De conclusie is dat de kantonrechter de vordering van HHNK zal toewijzen, vermeerderd met de gevorderde rente. De buitengerechtelijke incassokosten komen eveneens voor toewijzing in aanmerking nu deze voldoen aan de daaraan gestelde eisen.
6.3.
De proceskosten komen voor rekening van [gedaagde] , omdat hij ongelijk krijgt.
het incident en de tegenvordering
6.4.
Vóór alle weren heeft HHNK een beroep gedaan op de onbevoegdheid van de kantonrechter nu het beloop van de tegenvordering het bedrag van € 25.000,00 overschrijdt. [gedaagde] heeft aangegeven dat vanwege de samenhang van de vordering met de tegenvordering de zaak door één en dezelfde rechter moet worden behandeld en beslist, zodat in geval van verwijzing de zaak in zijn geheel dient te worden verwezen.
6.5.
Door de kantonrechter worden beslist zaken met een beloop van ten hoogste € 25.000,00 of zaken van onbepaalde waarde, indien er duidelijke aanwijzingen bestaan dat de vordering geen hogere waarde vertegenwoordigt dan € 25.000,00. De tegenvordering betreft een verklaring voor recht dat HHNK jegens [gedaagde] onrechtmatig heeft gehandeld met veroordeling van HHNK tot betaling van een vergoeding van de door [gedaagde] geleden exploitatieschade nader op te maken bij staat, de veroordeling van HHNK tot betaling aan [gedaagde] van € 19.576,63 vanwege door hem uitgevoerde onderhoudswerkzaamheden aan dammen, tot de vervanging van een peilregulerende stuw, tot het voorkomen dat derden de waterinlaten openzetten door een slot op de waterinlaten aan te brengen en tot het afstemmen van de waterinlaatcapaciteit van het peilgebied op de uitlaatcapaciteiten van het gebied door het aanbrengen van extra overstortputten. Gelet op het gevorderde is de kantonrechter op zich niet bevoegd over de vorderingen te oordelen nu geen aanwijzingen bestaan dat de vordering een bedrag van € 25.000,00 niet te boven zal gaan. Dit kan ten aanzien van een vordering in reconventie/tegenvordering onder bepaalde omstandigheden anders zijn. Hiertoe wordt als volgt overwogen.

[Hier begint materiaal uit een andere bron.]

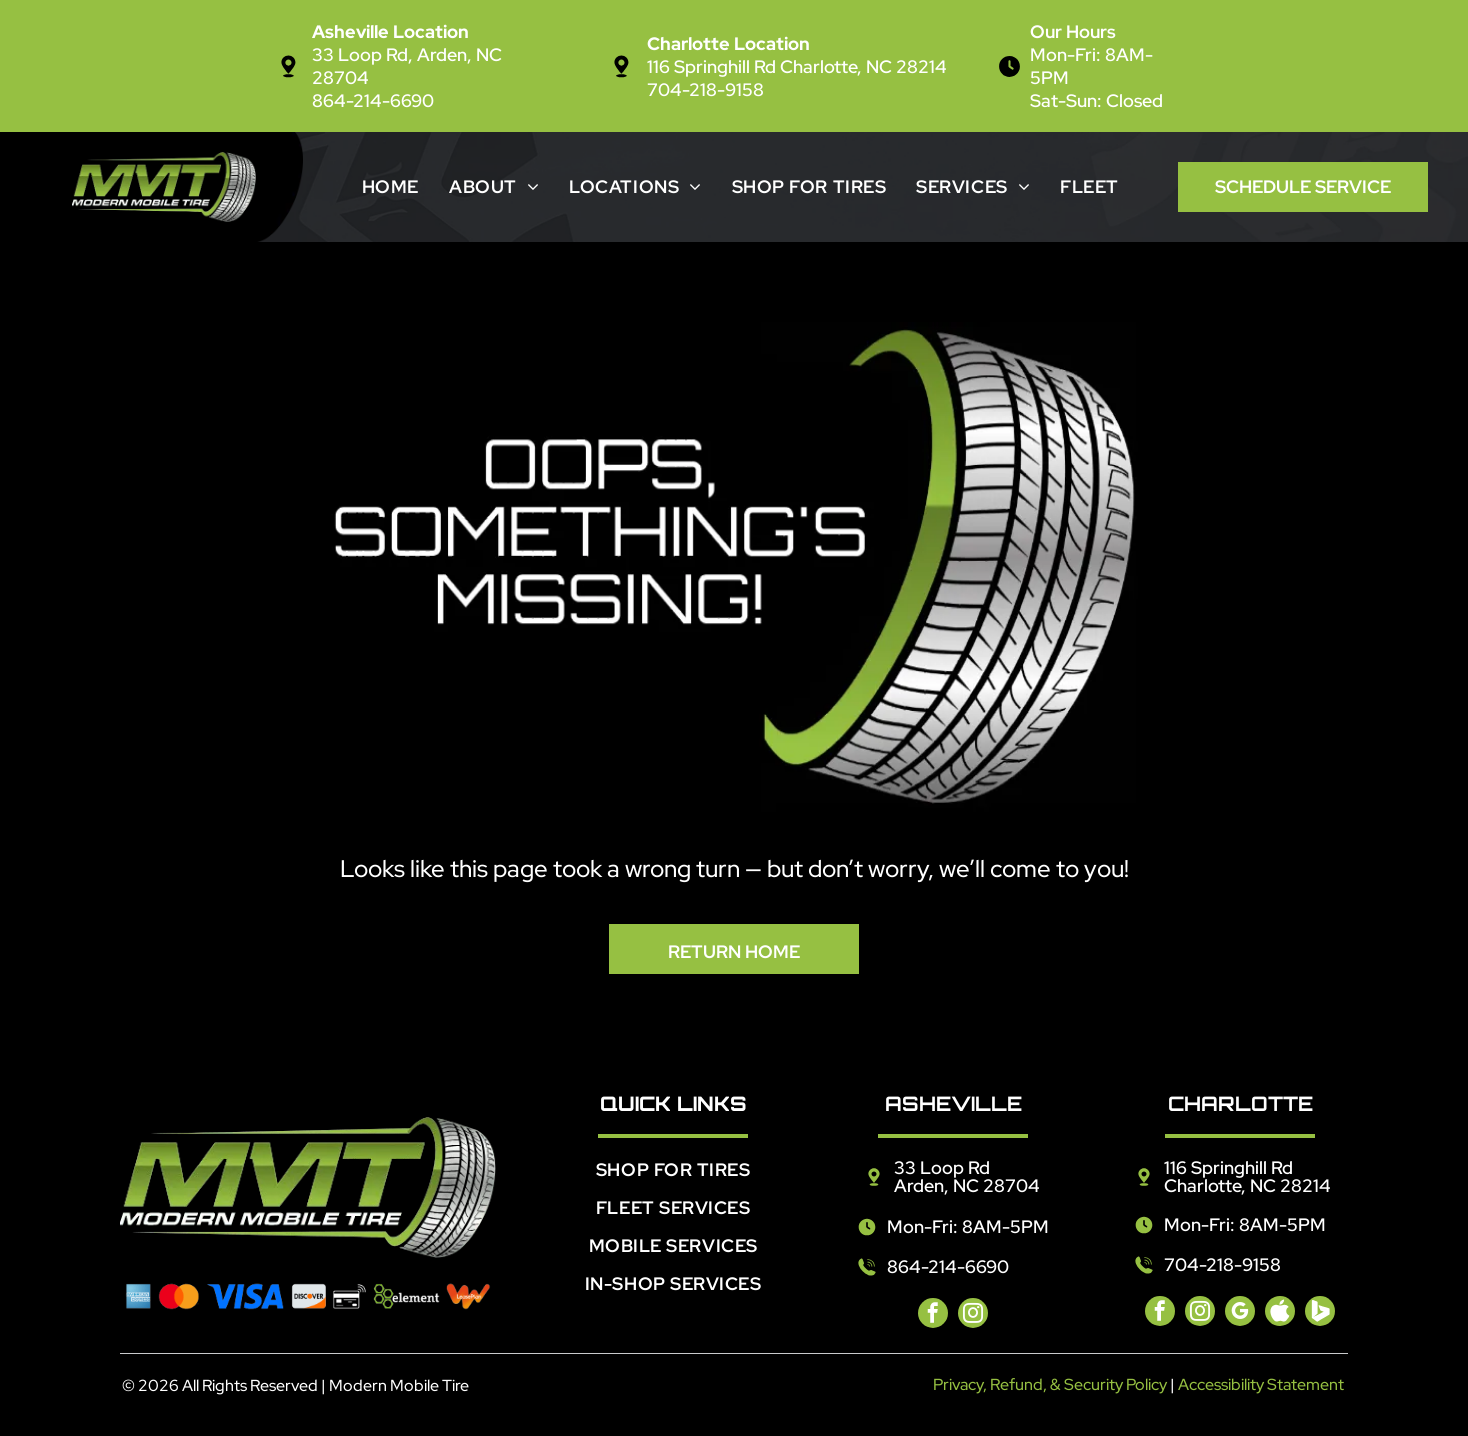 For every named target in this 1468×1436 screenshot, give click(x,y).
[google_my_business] (1240, 1313)
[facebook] (933, 1315)
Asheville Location (390, 31)
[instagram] (973, 1315)
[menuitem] (390, 186)
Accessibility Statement (1261, 1384)
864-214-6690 (373, 100)
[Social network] (1280, 1313)
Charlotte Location (728, 43)
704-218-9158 (705, 89)
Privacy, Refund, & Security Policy (1050, 1384)
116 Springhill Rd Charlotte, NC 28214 (797, 66) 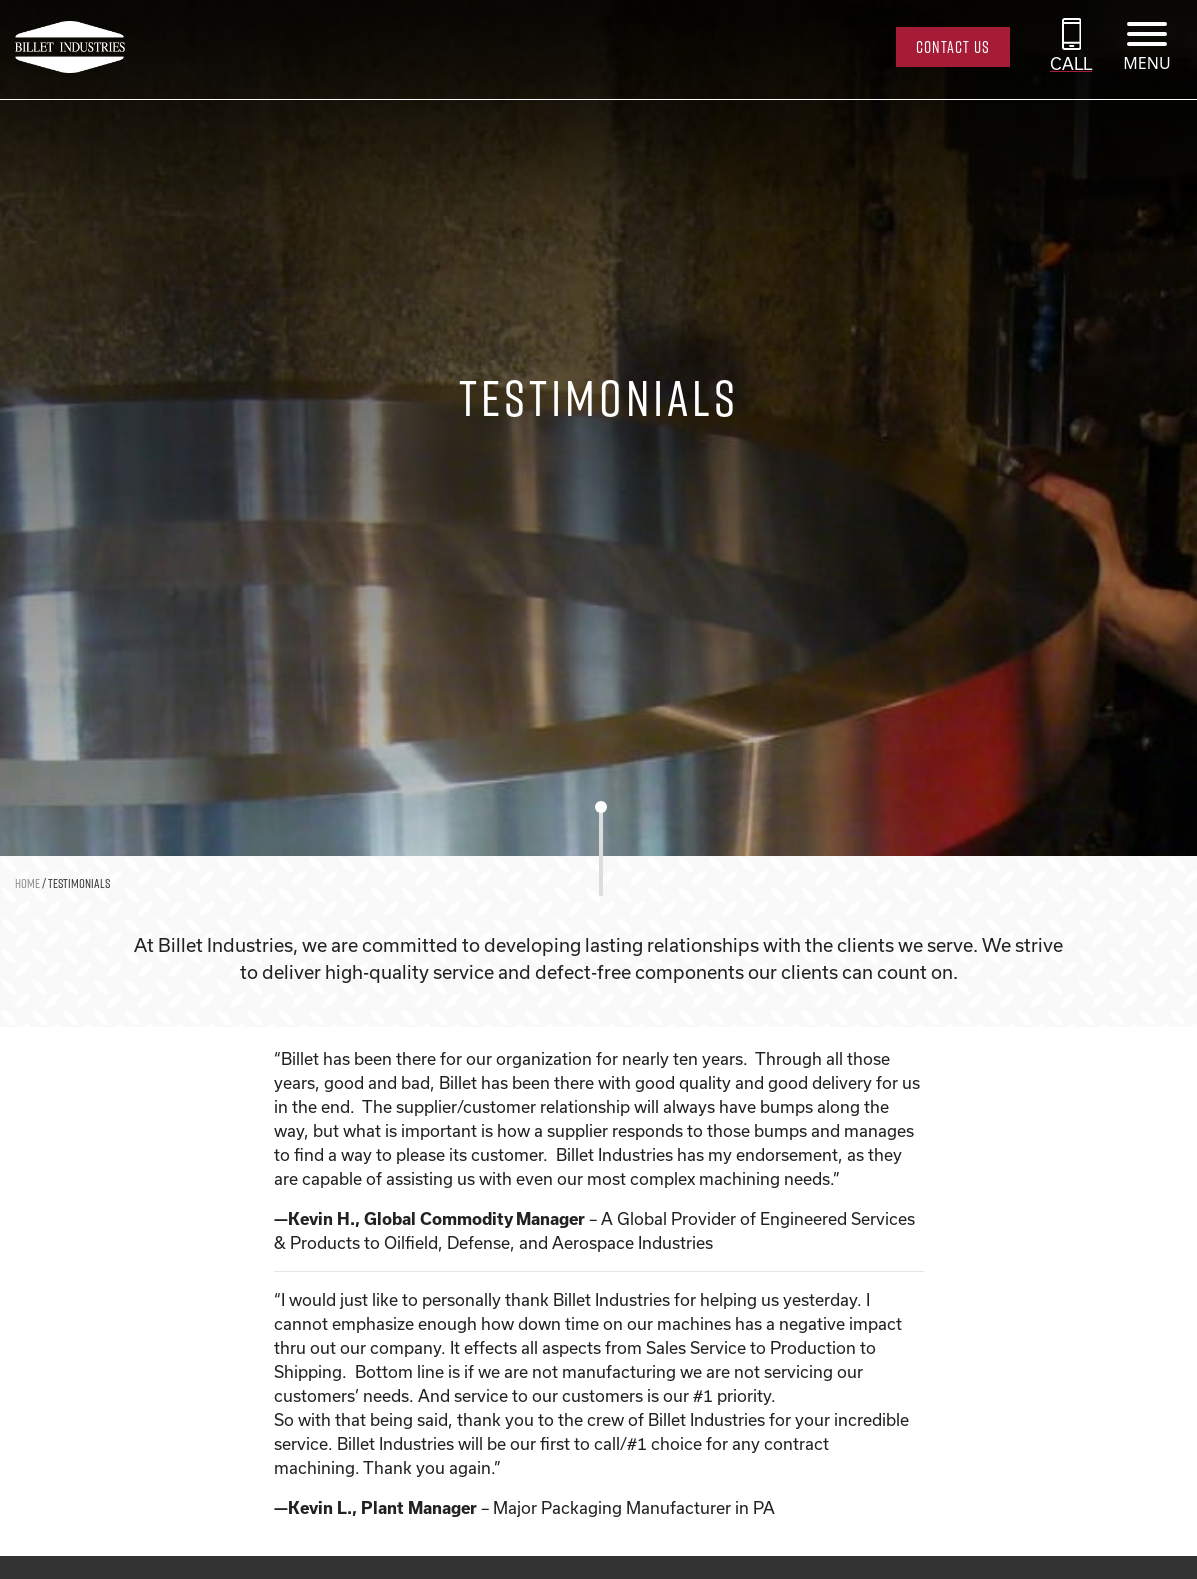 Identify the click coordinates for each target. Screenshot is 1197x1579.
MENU (1146, 63)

Uitgangspunt bij de beoordeling van de bevoegdheid in zaken zonder aardvordering als onderhavige, is dat ingevolge artikel 97 Rv een zaak in reconventie/tegenvordering door de rechter wordt behandeld die de zaak in conventie behandelt en beslist, voor zover de samenhang tussen de vorderingen zich tegen afzonderlijke behandeling verzet. De kantonrechter is van oordeel dat de vordering in conventie de betaling van een factuur betreft met betrekking tot de onder-/overmaat van de door [gedaagde] aan HHNK verkochte percelen, terwijl de vordering in reconventie/tegenvordering gegrond is op vermeend onrechtmatig handelen van HHNK in de door haar bij wet en regelgeving opgedragen taken. Nog daargelaten de omstandigheid dat in conventie [gedaagde] partij is en in reconventie/tegenvordering [bedrijf] -in ieder geval grotendeels- als eisende partij moet worden beschouwd, nu de grond van [gedaagde] in [bedrijf] is ingebracht en de vergunning voor de uitgevoerde werken ook aan [bedrijf] is verstrekt, ontbreekt naar het oordeel van de kantonrechter voldoende samenhang tussen de zaken en zal de zaak van de tegenvordering op de voet van artikel 71 Rv worden verwezen naar de sectie Handel, Kanton en Insolventie van deze rechtbank, locatie Haarlem. Hoewel de kantonrechter zich onbevoegd acht over de tegenvordering te oordelen geeft zij [gedaagde] om proceseconomische redenen in overweging nader te bezien wie als eisende partij in de tegenvordering heeft te gelden.
6.6.
De proceskosten in verband met het incident komen voor rekening van [gedaagde] , omdat hij ongelijk krijgt, vermeerderd met de gevorderde nakosten die worden vastgesteld op € 120,00. De gevorderde rente over de kosten zal worden toegewezen indien niet binnen 14 dagen na de betekening van dit vonnis is betaald.

7.De beslissing

De kantonrechter:
in het incident
7.1.
verklaart zich onbevoegd van de tegenvordering kennis te nemen;
7.2.
veroordeelt [gedaagde] in de kosten van het incident, die de kantonrechter tot en met vandaag vaststelt op € 240,00 aan salaris van de gemachtigde van HHNK, vermeerderd met een bedrag van € 120,00 aan nasalaris, voor zover daadwerkelijk nakosten worden gemaakt, een en ander vermeerderd met de wettelijke rente indien niet binnen 14 dagen na betekening van dit vonnis is betaald, en verklaart dit vonnis in zoverre uitvoerbaar bij voorraad;
in de hoofdzaak
de vordering
7.3.
veroordeelt [gedaagde] tot betaling aan HHNK van € 7.957,77, te vermeerderen met de wettelijke rente over € 6.931,25 vanaf 22 november 2018 tot aan de dag van de gehele betaling;
7.4.
veroordeelt [gedaagde] tot betaling van de proceskosten, die de kantonrechter aan de kant van HHNK tot en met vandaag vaststelt op:
dagvaarding € 101,75
griffierecht € 476,00
salaris gemachtigde € 600,00 ;
7.5.
verklaart dit vonnis uitvoerbaar bij voorraad;
7.6.
wijst de vordering voor het overige af;
de tegenvordering
7.7.
verwijst de zaak in de stand waarin deze zich bevindt naar de sectie Handel, Kanton en Insolventie van deze rechtbank, locatie Haarlem, en wel naar de rolzitting van 19 juni 2019 om 10.00 uur, alwaar partijen bij advocaat dienen te verschijnen;
Dit vonnis is gewezen door mr. T.M. van Wassenaer en op bovengenoemde datum in het openbaar uitgesproken in aanwezigheid van de griffier.